### What you should do
Quote, exactly, the line holding "San Carlo Honda Gresini" and all lines after it to the end of the records below. Exclude pictures.
Data supplied section start
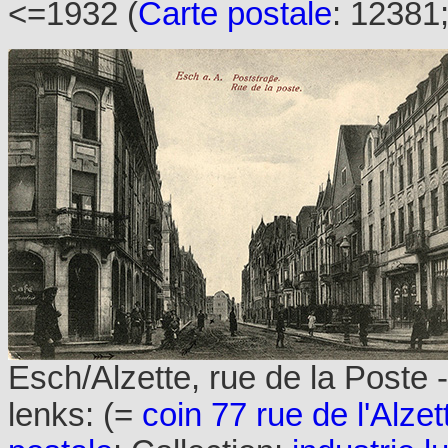
<=1932 (
Carte postale
: 12381;
Esch/Alzette, rue de la Poste -
lenks: (=
coin 77 rue de l'Alzet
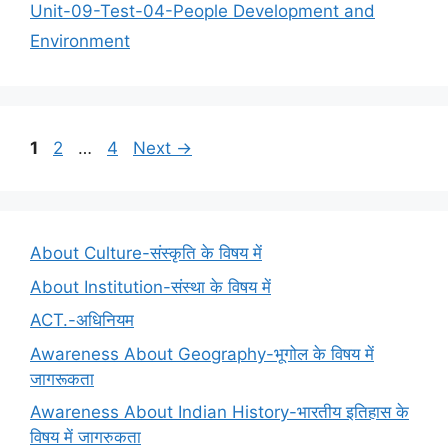
Unit-09-Test-04-People Development and
Environment
Page
Page
Page
1
2
…
4
Next
→
About Culture-संस्कृति के विषय में
About Institution-संस्था के विषय में
ACT.-अधिनियम
Awareness About Geography-भूगोल के विषय में
जागरूकता
Awareness About Indian History-भारतीय इतिहास के
विषय में जागरुकता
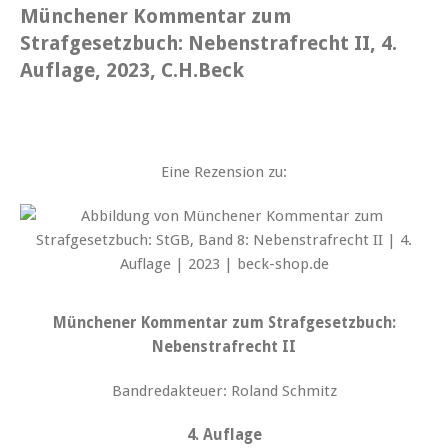
Münchener Kommentar zum
Strafgesetzbuch: Nebenstrafrecht II, 4.
Auflage, 2023, C.H.Beck
Eine Rezension zu:
Münchener Kommentar zum Strafgesetzbuch:
Nebenstrafrecht II
Bandredakteuer: Roland Schmitz
4. Auflage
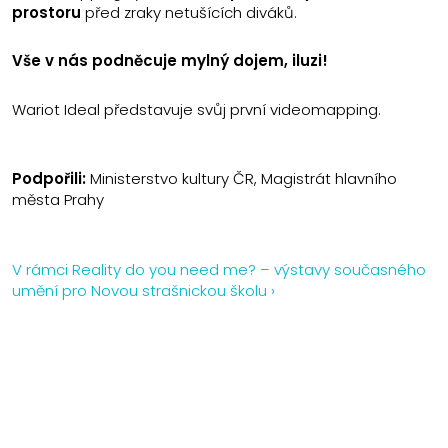
prostoru
před zraky netušících diváků.
Vše v nás podněcuje mylný dojem, iluzi!
Wariot Ideal představuje svůj první videomapping.
Podpořili:
Ministerstvo kultury ČR, Magistrát hlavního
města Prahy
V rámci Reality do you need me? – výstavy současného
umění pro Novou strašnickou školu ›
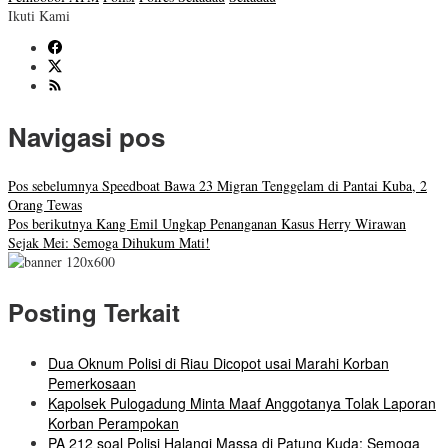
Ikuti Kami
Navigasi pos
Pos sebelumnya
Speedboat Bawa 23 Migran Tenggelam di Pantai Kuba, 2
Orang Tewas
Pos berikutnya
Kang Emil Ungkap Penanganan Kasus Herry Wirawan
Sejak Mei: Semoga Dihukum Mati!
Posting Terkait
Dua Oknum Polisi di Riau Dicopot usai Marahi Korban
Pemerkosaan
Kapolsek Pulogadung Minta Maaf Anggotanya Tolak Laporan
Korban Perampokan
PA 212 soal Polisi Halangi Massa di Patung Kuda: Semoga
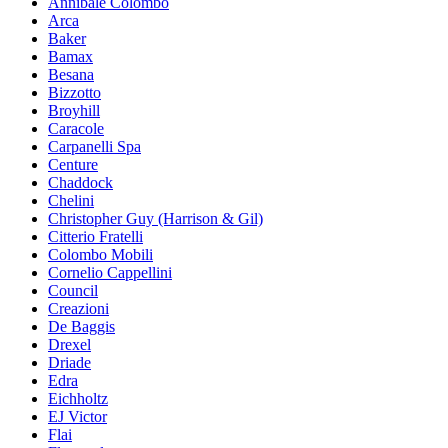
Annibale Colombo
Arca
Baker
Bamax
Besana
Bizzotto
Broyhill
Caracole
Carpanelli Spa
Centure
Chaddock
Chelini
Christopher Guy (Harrison & Gil)
Citterio Fratelli
Colombo Mobili
Cornelio Cappellini
Council
Creazioni
De Baggis
Drexel
Driade
Edra
Eichholtz
EJ Victor
Flai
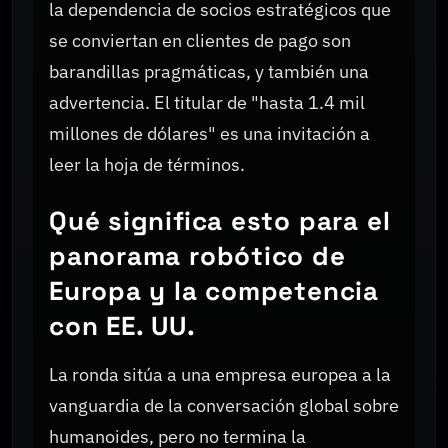
la dependencia de socios estratégicos que
se conviertan en clientes de pago son
barandillas pragmáticas, y también una
advertencia. El titular de "hasta 1.4 mil
millones de dólares" es una invitación a
leer la hoja de términos.
Qué significa esto para el
panorama robótico de
Europa y la competencia
con EE. UU.
La ronda sitúa a una empresa europea a la
vanguardia de la conversación global sobre
humanoides, pero no termina la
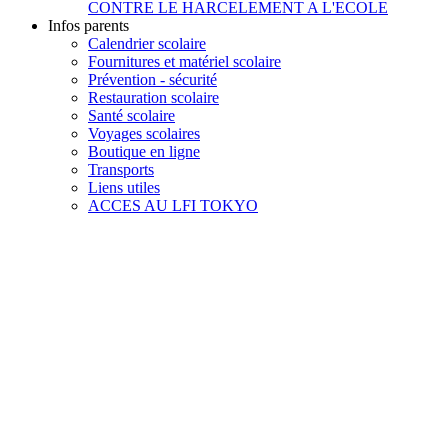
CONTRE LE HARCELEMENT A L'ECOLE
Infos parents
Calendrier scolaire
Fournitures et matériel scolaire
Prévention - sécurité
Restauration scolaire
Santé scolaire
Voyages scolaires
Boutique en ligne
Transports
Liens utiles
ACCES AU LFI TOKYO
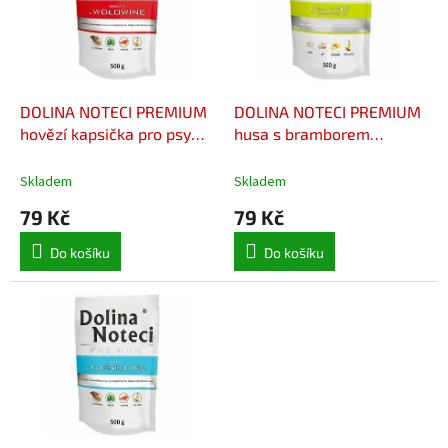
i
r
s
o
p
d
r
u
o
k
d
t
DOLINA NOTECI PREMIUM
DOLINA NOTECI PREMIUM
u
ů
hovězí kapsička pro psy
husa s bramborem
k
500 g
kapsička pro psy 500 g
t
Skladem
Skladem
ů
79 Kč
79 Kč
Do košíku
Do košíku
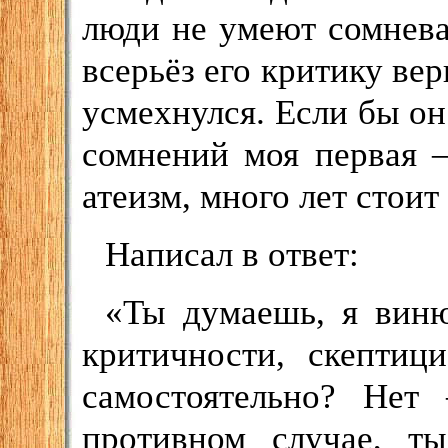
люди не умеют сомнева
всерьёз его критику вер
усмехнулся. Если бы он 
сомнений моя первая –
атеизм, много лет стоит
Написал в ответ:
«Ты думаешь, я виню
критичности, скептиц
самостоятельно? Нет 
противном случае, т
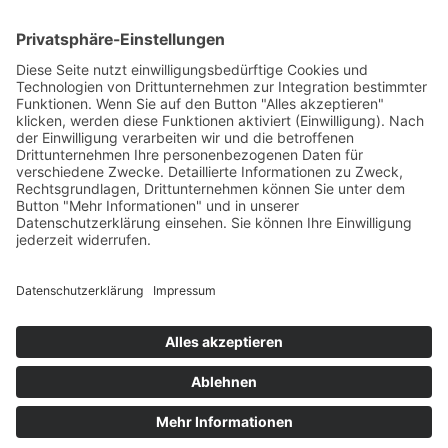
Test & Reparatur
Hersteller
Fehlerliste
Impressum
Datenschutzerklärung
AGB
© Copyright
2026 | Powered by
Internetagentur Nürnberg
| All Rights
Reserved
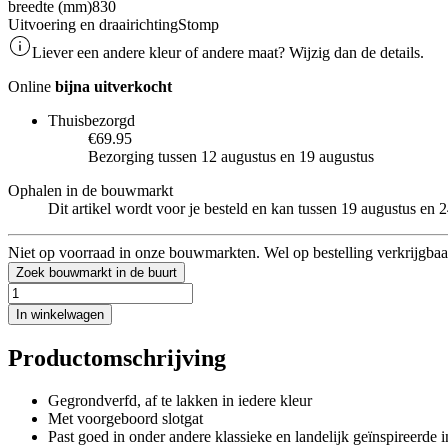
breedte (mm)
830
Uitvoering en draairichting
Stomp
Liever een andere kleur of andere maat? Wijzig dan de details.
Online
bijna uitverkocht
Thuisbezorgd
€69.95
Bezorging tussen 12 augustus en 19 augustus
Ophalen in de bouwmarkt
Dit artikel wordt voor je besteld en kan tussen 19 augustus en
Niet op voorraad in onze bouwmarkten. Wel op bestelling verkrijgbaa
Zoek bouwmarkt in de buurt
In winkelwagen
Productomschrijving
Gegrondverfd, af te lakken in iedere kleur
Met voorgeboord slotgat
Past goed in onder andere klassieke en landelijk geïnspireerde i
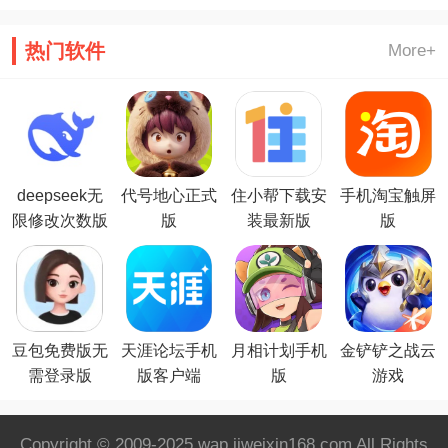
热门软件
More+
deepseek无
代号地心正式
住小帮下载安
手机淘宝触屏
限修改次数版
版
装最新版
版
豆包免费版无
天涯论坛手机
月相计划手机
金铲铲之战云
需登录版
版客户端
版
游戏
Copyright © 2009-2025 wap.jiweixin168.com All Rights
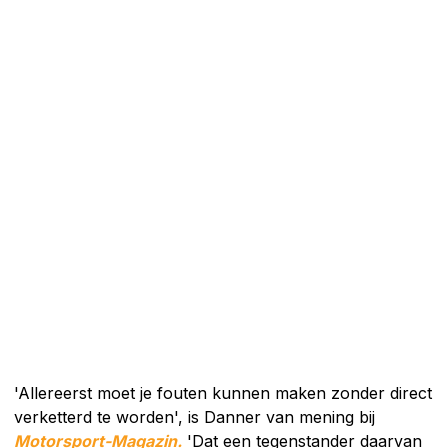
'Allereerst moet je fouten kunnen maken zonder direct
verketterd te worden', is Danner van mening bij
Motorsport-Magazin.
'Dat een tegenstander daarvan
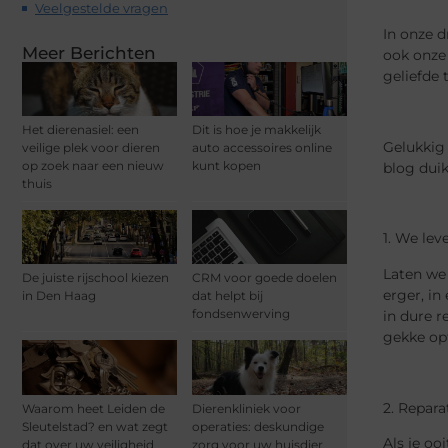
Veelgestelde vragen
In onze 
Meer Berichten
ook onze
geliefde 
Het dierenasiel: een
Dit is hoe je makkelijk
Gelukkig 
veilige plek voor dieren
auto accessoires online
op zoek naar een nieuw
kunt kopen
blog duik
thuis
1. We lev
Laten we 
De juiste rijschool kiezen
CRM voor goede doelen
erger, in
in Den Haag
dat helpt bij
fondsenwerving
in dure r
gekke opt
2. Repara
Waarom heet Leiden de
Dierenkliniek voor
Sleutelstad? en wat zegt
operaties: deskundige
Als je oo
dat over uw veiligheid
zorg voor uw huisdier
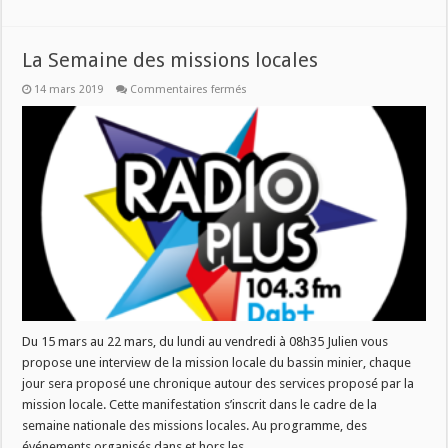
La Semaine des missions locales
sur
14 mars 2019
Commentaires fermés
La
Semaine
des
missions
locales
Du 15 mars au 22 mars, du lundi au vendredi à 08h35 Julien vous
propose une interview de la mission locale du bassin minier, chaque
jour sera proposé une chronique autour des services proposé par la
mission locale. Cette manifestation s’inscrit dans le cadre de la
semaine nationale des missions locales. Au programme, des
événements organisés dans et hors les …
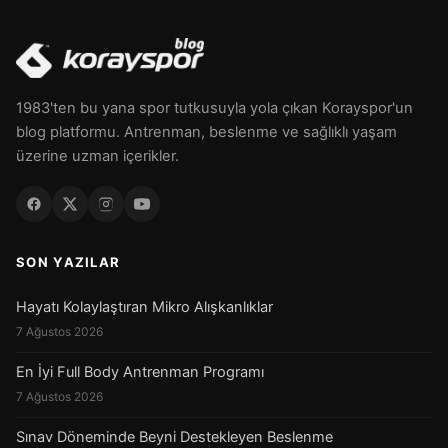
1983'ten bu yana spor tutkusuyla yola çıkan Korayspor'un
blog platformu. Antrenman, beslenme ve sağlıklı yaşam
üzerine uzman içerikler.
SON YAZILAR
Hayatı Kolaylaştıran Mikro Alışkanlıklar
7 Ağustos 2026
En İyi Full Body Antrenman Programı
7 Ağustos 2026
Sınav Döneminde Beyni Destekleyen Beslenme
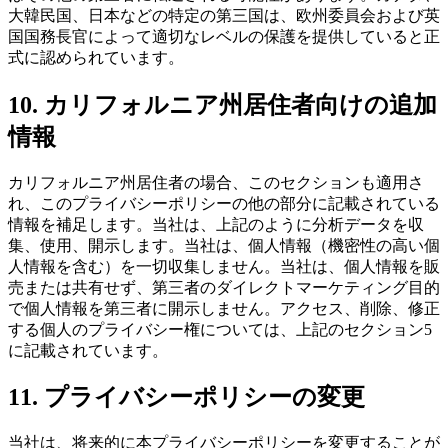
大韓民国、日本などの特定の第三国は、欧州委員会および英
国国務長官によって適切なレベルの保護を提供していると正
式に認められています。
10. カリフォルニア州居住者向けの追加
情報
カリフォルニア州居住者の場合、このセクションも適用さ
れ、このプライバシーポリシーの他の部分に記載されている
情報を補足します。当社は、上記のように分析データを収
集、使用、開示します。当社は、個人情報（機密性の高い個
人情報を含む）を一切収集しません。当社は、個人情報を販
売または共有せず、第三者のダイレクトマーケティング目的
で個人情報を第三者に開示しません。アクセス、削除、修正
する個人のプライバシー権については、上記のセクション5
に記載されています。
11. プライバシーポリシーの変更
当社は、将来的に本プライバシーポリシーを変更することが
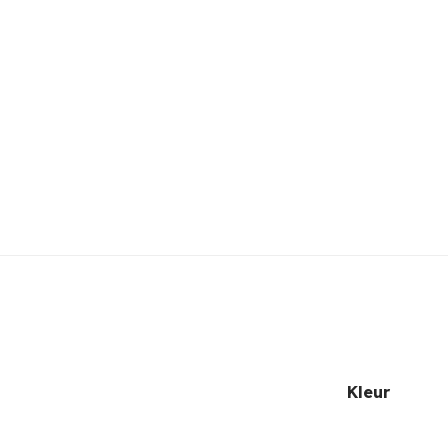
Kleur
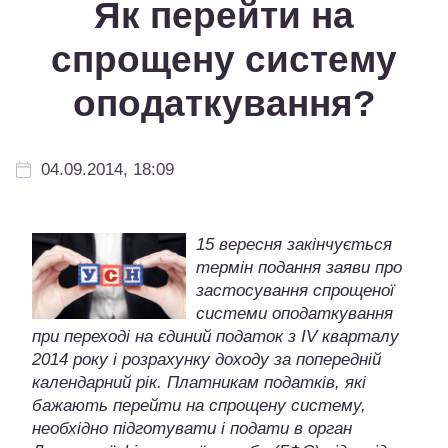
Як перейти на
спрощену систему
оподаткування?
04.09.2014, 18:09
15 вересня закінчується
термін подання заяви про
застосування спрощеної
системи оподаткування
при переході на єдиний податок з IV кварталу
2014 року і розрахунку доходу за попередній
календарний рік. Платникам податків, які
бажають перейти на спрощену систему,
необхідно підготувати і подати в орган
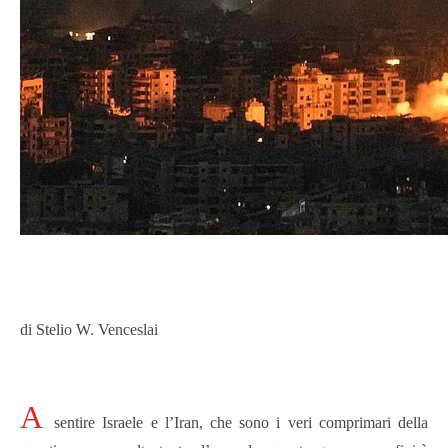
di Stelio W. Venceslai
A
sentire Israele e l’Iran, che sono i veri comprimari della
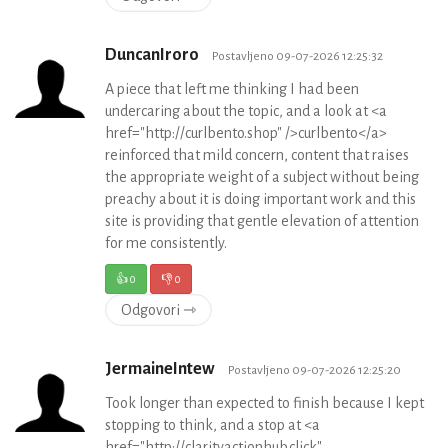
DuncanIroro
Postavljeno 09-07-2026 12:25:32
A piece that left me thinking I had been
undercaring about the topic, and a look at <a
href="http://curlbento.shop" />curlbento</a>
reinforced that mild concern, content that raises
the appropriate weight of a subject without being
preachy about it is doing important work and this
site is providing that gentle elevation of attention
for me consistently.
👍
0
👎
0
Odgovori ⇾
JermaineIntew
Postavljeno 09-07-2026 12:25:20
Took longer than expected to finish because I kept
stopping to think, and a stop at <a
href="http://clarityactionhub.click"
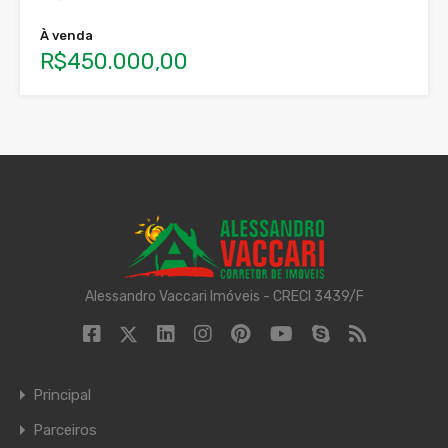
À venda
R$450.000,00
Alessandro Vaccari Imóveis - CRECI 3439/F
Principal
Parceiros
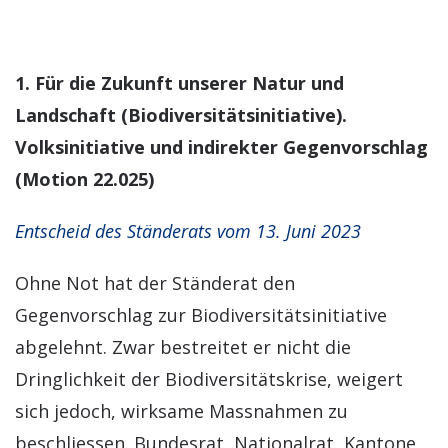
1. Für die Zukunft unserer Natur und
Landschaft (Biodiversitätsinitiative).
Volksinitiative und indirekter Gegenvorschlag
(Motion 22.025)
Entscheid des Ständerats vom 13. Juni 2023
Ohne Not hat der Ständerat den
Gegenvorschlag zur Biodiversitätsinitiative
abgelehnt. Zwar bestreitet er nicht die
Dringlichkeit der Biodiversitätskrise, weigert
sich jedoch, wirksame Massnahmen zu
beschliessen. Bundesrat, Nationalrat, Kantone,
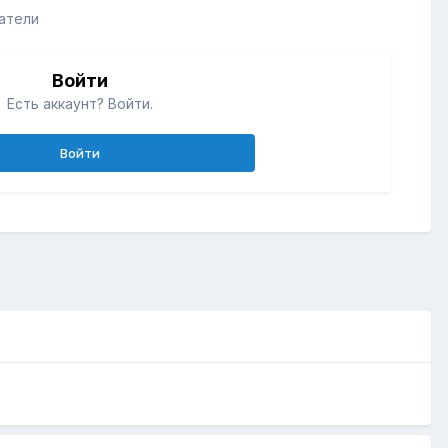
атели
Войти
Есть аккаунт? Войти.
Войти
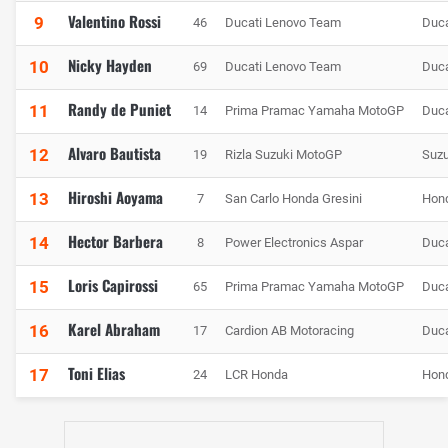
Valentino Rossi
9
46
Ducati Lenovo Team
Duca
Nicky Hayden
10
69
Ducati Lenovo Team
Duca
Randy de Puniet
11
14
Prima Pramac Yamaha MotoGP
Duca
Alvaro Bautista
12
19
Rizla Suzuki MotoGP
Suzu
Hiroshi Aoyama
13
7
San Carlo Honda Gresini
Hon
Hector Barbera
14
8
Power Electronics Aspar
Duca
Loris Capirossi
15
65
Prima Pramac Yamaha MotoGP
Duca
Karel Abraham
16
17
Cardion AB Motoracing
Duca
Toni Elias
17
24
LCR Honda
Hon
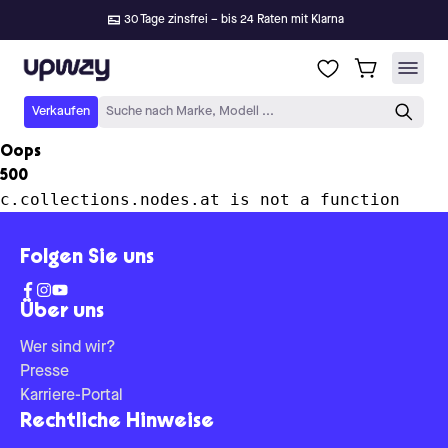
30 Tage zinsfrei – bis 24 Raten mit Klarna
Upway
Verkaufen
Suche nach Marke, Modell ...
Oops
500
c.collections.nodes.at is not a function
Folgen Sie uns
Über uns
Wer sind wir?
Presse
Karriere-Portal
Rechtliche Hinweise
Data supplied section end
### Problem solution
San Carlo Honda Gresini
Hon
Hector Barbera
14
8
Power Electronics Aspar
Duca
Loris Capirossi
15
65
Prima Pramac Yamaha MotoGP
Duca
Karel Abraham
16
17
Cardion AB Motoracing
Duca
Toni Elias
17
24
LCR Honda
Hon
30 Tage zinsfrei – bis 24 Raten mit Klarna
Upway
Verkaufen
Suche nach Marke, Modell ...
Oops
500
c.collections.nodes.at is not a function
Folgen Sie uns
Über uns
Wer sind wir?
Presse
Karriere-Portal
Rechtliche Hinweise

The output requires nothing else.